Sunday, June 10, 2012

FEE--Introduction to Austrian Economics Summer Seminar 2012

For the week of June 4th – 9th, the Foundation for Economic Education (FEE) held the first seminar for the summer in Atlanta.  This is the 50th anniversary for FEE to host a summer seminar.  I am honored that this has been my 10th year to lecture to students for FEE.


This past week was an introduction to Austrian Economics.  Steve Horwitz and I suggested a schedule for this year and we are grateful that it was accepted without revision.  I am really pleased with how well the lectures were integrated.  I can’t really think of any particularly unique issue that we didn’t at least mention.  The lectures were videoed and FEE will be posting them later this summer.  When they come out, I will link to them on the left-side of this blog. (You can see some earlier lectures posted there now.)
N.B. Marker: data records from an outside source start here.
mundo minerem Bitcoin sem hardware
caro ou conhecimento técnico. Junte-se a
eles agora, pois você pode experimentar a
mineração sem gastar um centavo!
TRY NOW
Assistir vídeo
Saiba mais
I gave four lectures for FEE and participated in a roundtable discussion on the controversy between fractional reserve free banking and 100% reserve banking. 

My first lecture was “Menger and the Early Austrians.”  In it, I talk about four major contributions Menger made.  Since I covered issues of capital and interest in a later lecture, I focused on Böhm-Bawerk’s approach to value theory and his refutation of Marx.  Then, I walked through the books that Wieser wrote, with (of course) some analysis of each.  And I finished by covering some of the insights made by David Green, Philip Wicksteed, and William Smart.  The PowerPoint to the “Menger and the Early Austrians” lecture is found here.
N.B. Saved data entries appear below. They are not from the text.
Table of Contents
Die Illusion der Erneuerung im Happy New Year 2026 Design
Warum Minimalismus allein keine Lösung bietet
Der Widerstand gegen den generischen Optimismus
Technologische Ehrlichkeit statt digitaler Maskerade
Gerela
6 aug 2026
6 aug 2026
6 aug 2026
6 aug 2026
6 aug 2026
The second lecture was “Praxeology, Supply and Demand.”  Here I began by comparing the methodology of the Austrians with the mainstream.  I presented the mainstream’s approach to methodology and critique it.  In contrast, I presented the Austrian methodology and build up the Laws of Demand and Supply from first principles.  We then built a model of the market.  I finished the lecture by comparing the manner in which the mainstream derives demand curves using indifference curve analysis.  The mainstream’s approach suggests that there is an income effect and a substitution effect for each price change.  The Austrians tend to think that policies that are derived from this thinking are equivalent to hocus-pocus.  The bottom-line is that when the mainstream derives demand curves in this fashion, they are comparing two levels of total utility and looking at the marginal rate of substitution.  When the Austrians derive demand curves, we are looking at the marginal utility derived from the next unit.  While both approaches use marginal analysis, they are not the same.  The PowerPoint to the “Praxeology, Supply and Demand" lecture is found here.

The third and fourth lectures really build upon each other.  The third was “Capital and Interest” and the fourth was “Business Cycles.”  In “Capital and Interest,” I criticize the mainstream’s approach of allowing objective factors to control the interest rate and also the notion that capital can be represented by a homogeneous pool.  In contrast, the Austrians hold that interest rates are determined by subjective time preference for both the supply of loanable funds (savings) and the demand for loanable funds (borrowing).  Furthermore, Austrians hold that capital is mostly complementary.  As a result, capital has a structure that cannot be ignored.  If we do so, we miss some significant aspects to economic theorizing.  The PowerPoint to the “Capital and Interest” lecture is found here.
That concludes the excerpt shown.